Here’s a number that should stop you in your tracks.

According to the August 2025 data by the Canadian immigration department:

“About 74% of Indian applications for permits to study at Canadian post-secondary institutions in August were rejected…compared to about 32% in August 2023.”

Thomson Reuters, November 7, 2025

And one of the biggest reasons for this rejection? Weak or incomplete financial proof.

That is why understanding a study loan for Canada matters so much now.

In early 2025, Canada said it planned to issue 437,000 study permits for 2025, which was lower than the previous year. 

That tells you something important. 

Canada is still open, but students now need to be more prepared, more realistic, and far more careful about money than before.

This guide is here to make that simpler.

I’ll walk you through how a study loan for Canada works, what Indian students should look for in 2026, how to compare options, and how to avoid common mistakes.

How much money do you really need for Canada in 2026?

Most students underestimate this part.

They think only about tuition.
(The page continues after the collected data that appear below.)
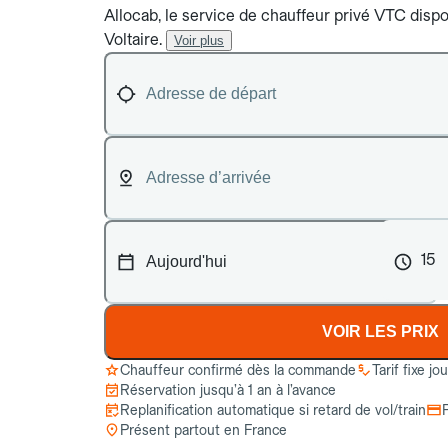
Allocab, le service de chauffeur privé VTC dispo
Voltaire.
Voir plus
15
VOIR LES PRIX
Chauffeur confirmé dès la commande
Tarif fixe jo
Réservation jusqu’à 1 an à l’avance
Replanification automatique si retard de vol/train
Présent partout en France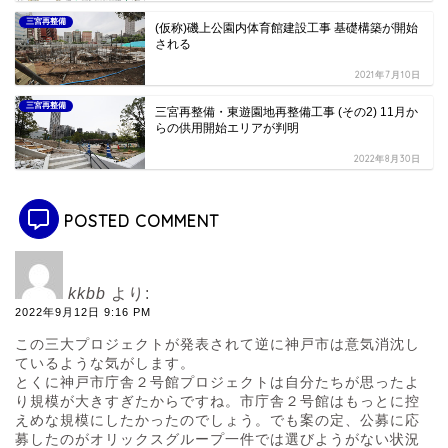
三宮再整備
(仮称)磯上公園内体育館建設工事 基礎構築が開始
される
2021年7月10日
三宮再整備
三宮再整備・東遊園地再整備工事 (その2) 11月か
らの供用開始エリアが判明
2022年8月30日
POSTED COMMENT
kkbb
より:
2022年9月12日 9:16 PM
この三大プロジェクトが発表されて逆に神戸市は意気消沈し
ているような気がします。
とくに神戸市庁舎２号館プロジェクトは自分たちが思ったよ
り規模が大きすぎたからですね。市庁舎２号館はもっとに控
えめな規模にしたかったのでしょう。でも案の定、公募に応
募したのがオリックスグループ一件では選びようがない状況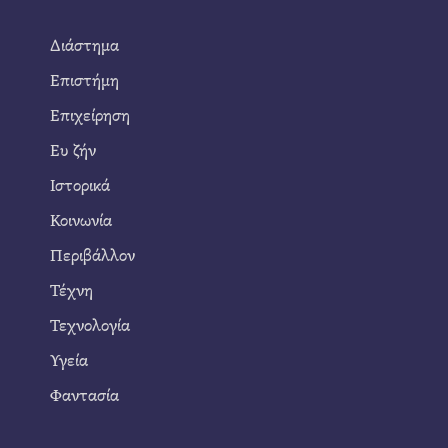
Διάστημα
Επιστήμη
Επιχείρηση
Ευ ζήν
Ιστορικά
Κοινωνία
Περιβάλλον
Τέχνη
Τεχνολογία
Υγεία
Φαντασία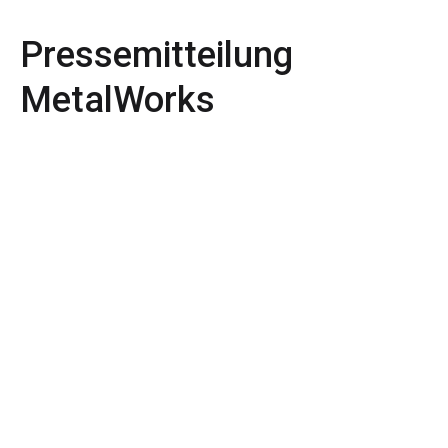
Pressemitteilung
MetalWorks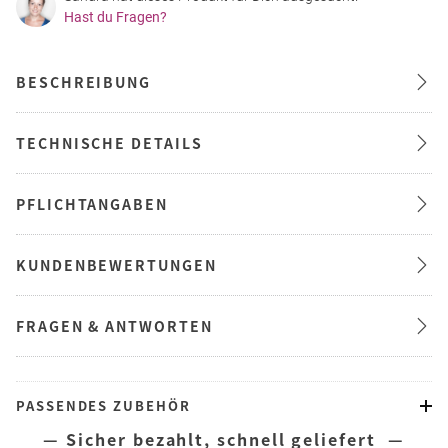
Hast du Fragen?
BESCHREIBUNG
TECHNISCHE DETAILS
PFLICHTANGABEN
KUNDENBEWERTUNGEN
FRAGEN & ANTWORTEN
PASSENDES ZUBEHÖR
— Sicher bezahlt, schnell geliefert —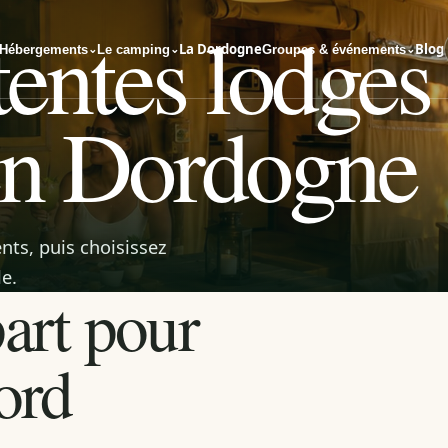
tentes lodges
La Dordogne
Blog
Hébergements
Le camping
Groupes & événements
⌄
⌄
⌄
en Dordogne
nts, puis choisissez
e.
art pour
ord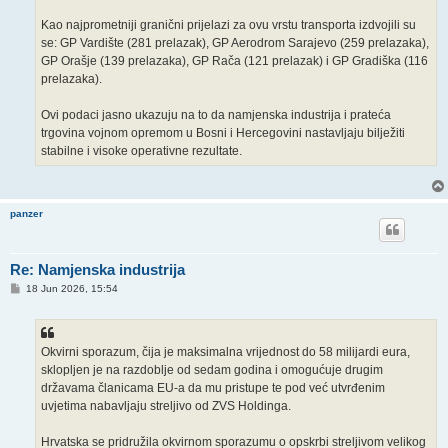
Kao najprometniji granični prijelazi za ovu vrstu transporta izdvojili su
se: GP Vardište (281 prelazak), GP Aerodrom Sarajevo (259 prelazaka),
GP Orašje (139 prelazaka), GP Rača (121 prelazak) i GP Gradiška (116
prelazaka).
Ovi podaci jasno ukazuju na to da namjenska industrija i prateća
trgovina vojnom opremom u Bosni i Hercegovini nastavljaju bilježiti
stabilne i visoke operativne rezultate.
panzer
Re: Namjenska industrija
P
18 Jun 2026, 15:54
o
s
t
Okvirni sporazum, čija je maksimalna vrijednost do 58 milijardi eura,
sklopljen je na razdoblje od sedam godina i omogućuje drugim
državama članicama EU-a da mu pristupe te pod već utvrđenim
uvjetima nabavljaju streljivo od ZVS Holdinga.
Hrvatska se pridružila okvirnom sporazumu o opskrbi streljivom velikog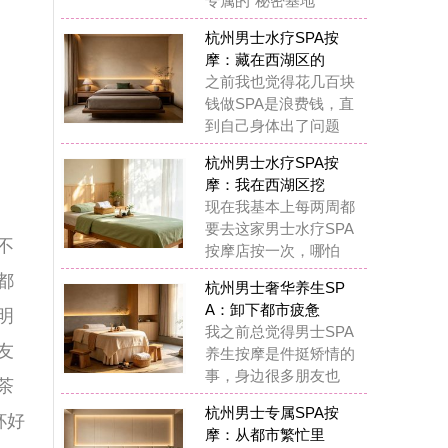
去这家男士水疗SPA
摩店按一次，哪怕
州男士奢华养生SP
：卸下都市疲惫
之前总觉得男士SPA
生按摩是件挺矫情的
，身边很多朋友也
州男士专属SPA按
：从都市繁忙里
前听到说杭州男士水
SPA养生，总觉得花
胡哨的，是不是有
锁杭州男士养生SPA
摩：奢享质感
在我真的觉得杭州男
专属水疗SPA完全是
们杭州男生的“解
锁杭州男士水疗SPA
摩：唤醒疲惫
这一年多踩过杭州男
丝足SPA按摩的坑也
少，也给大家提几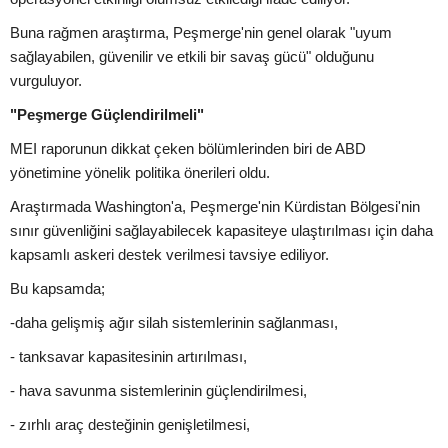
Buna rağmen araştırma, Peşmerge'nin genel olarak "uyum
sağlayabilen, güvenilir ve etkili bir savaş gücü" olduğunu
vurguluyor.
"Peşmerge Güçlendirilmeli"
MEI raporunun dikkat çeken bölümlerinden biri de ABD
yönetimine yönelik politika önerileri oldu.
Araştırmada Washington'a, Peşmerge'nin Kürdistan Bölgesi'nin
sınır güvenliğini sağlayabilecek kapasiteye ulaştırılması için daha
kapsamlı askeri destek verilmesi tavsiye ediliyor.
Bu kapsamda;
-daha gelişmiş ağır silah sistemlerinin sağlanması,
- tanksavar kapasitesinin artırılması,
- hava savunma sistemlerinin güçlendirilmesi,
- zırhlı araç desteğinin genişletilmesi,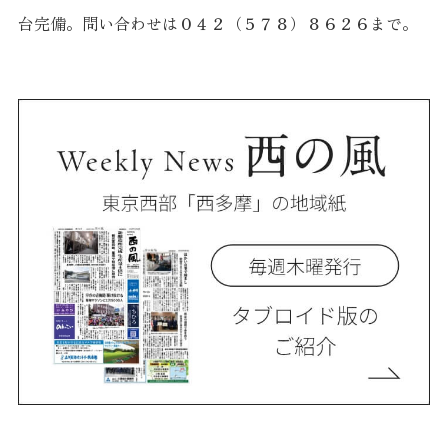
台完備。問い合わせは０４２（５７８）８６２６まで。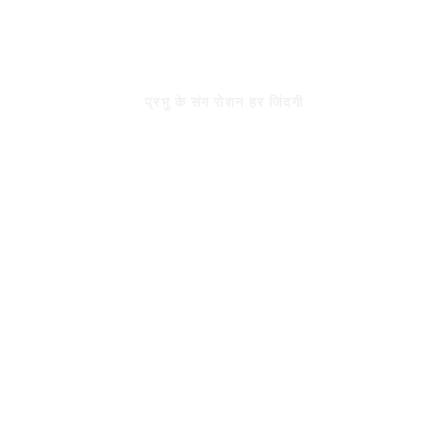
Skip
to
रोशन जिंदगी
content
प्रभु के संग रोशन हर जिंदगी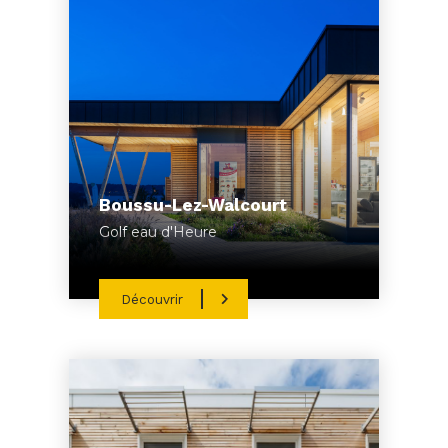
Boussu-Lez-Walcourt
Golf eau d'Heure
Découvrir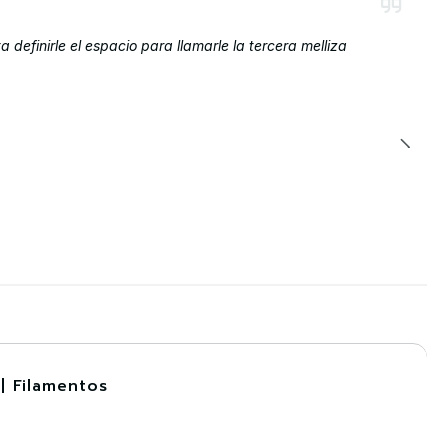
definirle el espacio para llamarle la tercera melliza
| Filamentos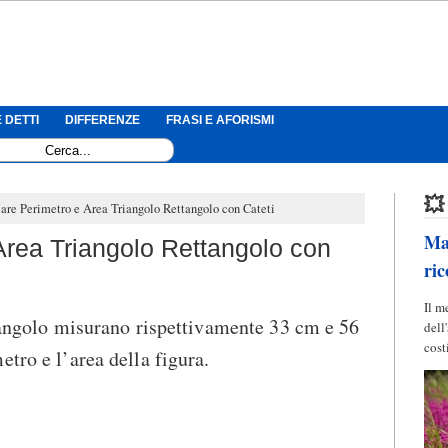
 DETTI
DIFFERENZE
FRASI E AFORISMI
💥
are Perimetro e Area Triangolo Rettangolo con Cateti
Mag
Area Triangolo Rettangolo con
ric
Il m
ttangolo misurano rispettivamente 33 cm e 56
dell
cost
tro e l’area della figura.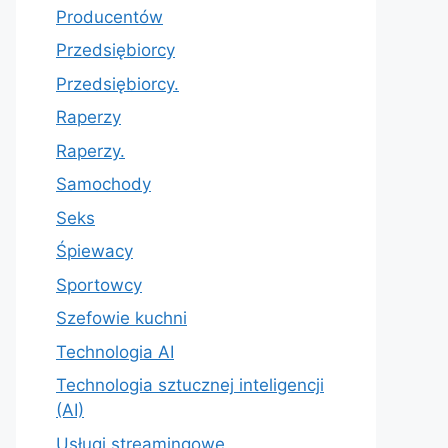
Producentów
Przedsiębiorcy
Przedsiębiorcy.
Raperzy
Raperzy.
Samochody
Seks
Śpiewacy
Sportowcy
Szefowie kuchni
Technologia AI
Technologia sztucznej inteligencji
(AI)
Usługi streamingowe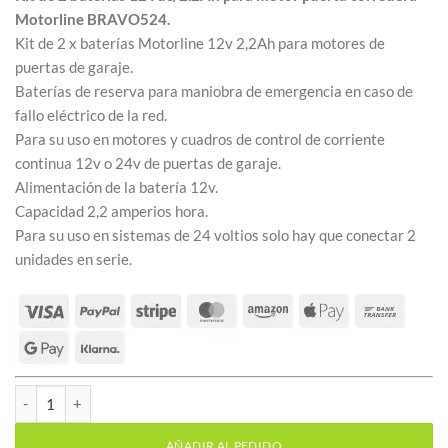
Motorline BRAVO524.
Kit de 2 x baterías Motorline 12v 2,2Ah para motores de
puertas de garaje.
Baterías de reserva para maniobra de emergencia en caso de
fallo eléctrico de la red.
Para su uso en motores y cuadros de control de corriente
continua 12v o 24v de puertas de garaje.
Alimentación de la batería 12v.
Capacidad 2,2 amperios hora.
Para su uso en sistemas de 24 voltios solo hay que conectar 2
unidades en serie.
Kit de 2 baterías 12Vdc/2.2Ah para motor Motorline BRAVO524 
AÑADIR AL PEDIDO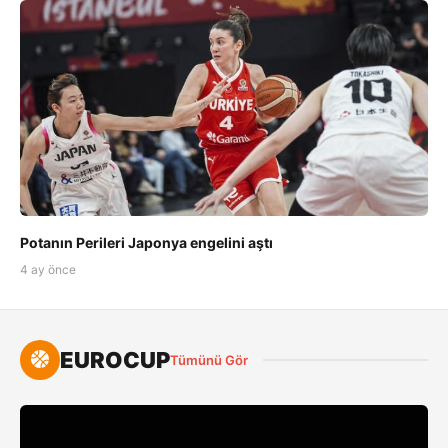
Potanın Perileri Japonya engelini aştı
4 ay önce
EUROCUP
Tümünü Gör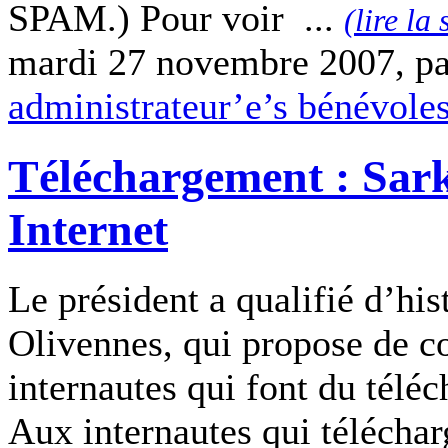
SPAM.) Pour voir ...
(lire la 
mardi 27 novembre 2007, p
administrateur’e’s bénévole
Téléchargement : Sark
Internet
Le président a qualifié d’his
Olivennes, qui propose de c
internautes qui font du téléc
Aux internautes qui téléchar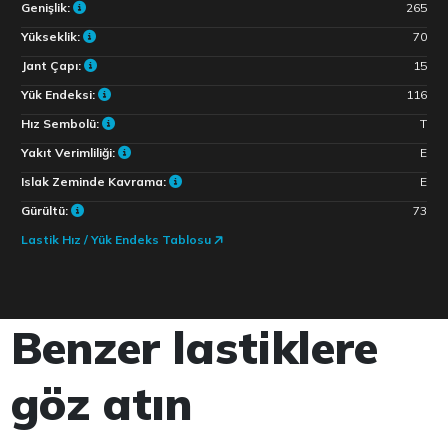
Genişlik:
265
Yükseklik:
70
Jant Çapı:
15
Yük Endeksi:
116
Hız Sembolü:
T
Yakıt Verimliliği:
E
Islak Zeminde Kavrama:
E
Gürültü:
73
Lastik Hız / Yük Endeks Tablosu
Benzer lastiklere
göz atın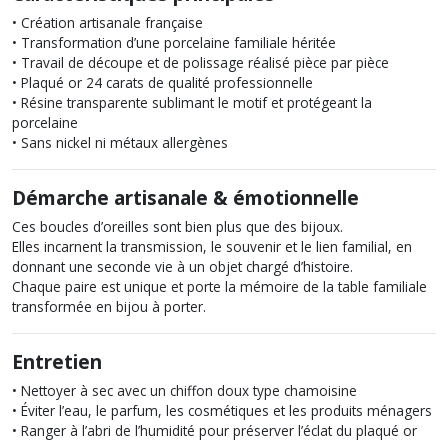
• Création artisanale française
• Transformation d’une porcelaine familiale héritée
• Travail de découpe et de polissage réalisé pièce par pièce
• Plaqué or 24 carats de qualité professionnelle
• Résine transparente sublimant le motif et protégeant la
porcelaine
• Sans nickel ni métaux allergènes
Démarche artisanale & émotionnelle
Ces boucles d’oreilles sont bien plus que des bijoux.
Elles incarnent la transmission, le souvenir et le lien familial, en
donnant une seconde vie à un objet chargé d’histoire.
Chaque paire est unique et porte la mémoire de la table familiale
transformée en bijou à porter.
Entretien
• Nettoyer à sec avec un chiffon doux type chamoisine
• Éviter l’eau, le parfum, les cosmétiques et les produits ménagers
• Ranger à l’abri de l’humidité pour préserver l’éclat du plaqué or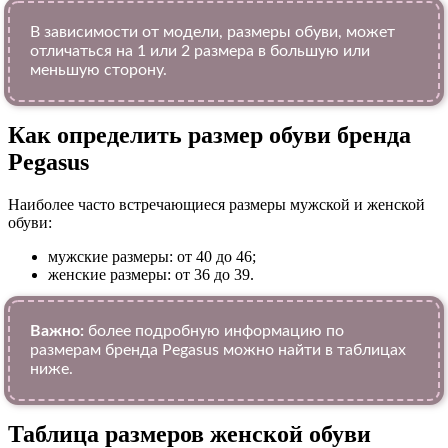
В зависимости от модели, размеры обуви, может
отличаться на 1 или 2 размера в большую или
меньшую сторону.
Как определить размер обуви брендa
Pegasus
Наиболее часто встречающиеся размеры мужской и женской
обуви:
мужские размеры: от 40 до 46;
женские размеры: от 36 до 39.
Важно:
более подробную информацию по
размерам бренда Pegasus можно найти в таблицах
ниже.
Таблица размеров женской обуви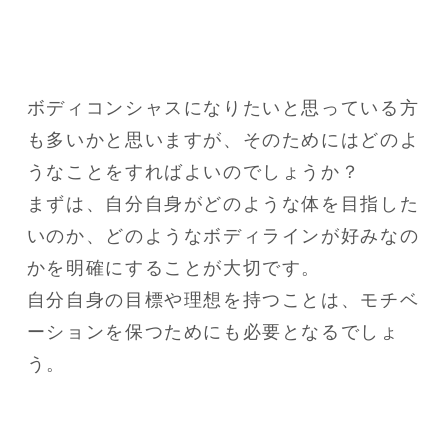
ボディコンシャスになりたいと思っている方
も多いかと思いますが、そのためにはどのよ
うなことをすればよいのでしょうか？

まずは、自分自身がどのような体を目指した
いのか、どのようなボディラインが好みなの
かを明確にすることが大切です。

自分自身の目標や理想を持つことは、モチベ
ーションを保つためにも必要となるでしょ
う。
But for Canada, your funding plan has to cover much more than that. 

A study loan for Canada is used to fill that full gap, not just the college fee.

  • Tuition Fee

For 2025–26, Statistics Canada said average international tuition was about C$41,746 for undergraduate students and about C$24,028 for graduate students. Your actual number may be lower or higher depending on the course and university. But this gives you a realistic benchmark.

  • Living Costs

For study permit applications made on or after September 1, 2025, Canada requires proof of C$22,895 for living expenses for one student outside Quebec. This is separate from tuition. It is not optional.

  • Essential Purchases

Then add the other costs students forget:

  • airfare
  • visa and permit-related expenses
  • GIC or other required fund arrangements, where relevant
  • health insurance
  • books, laptop, deposits, and first-month housing setup

This is why many families feel shocked halfway through planning.

A study loan for Canada from India should be planned against the full first-year cost, not just the admission letter amount. If your tuition is C$25,000 to C$35,000 and living costs alone need nearly C$23,000, your funding requirement can quickly cross C$50,000 before you even add flights and setup costs.

That is the number you should plan around.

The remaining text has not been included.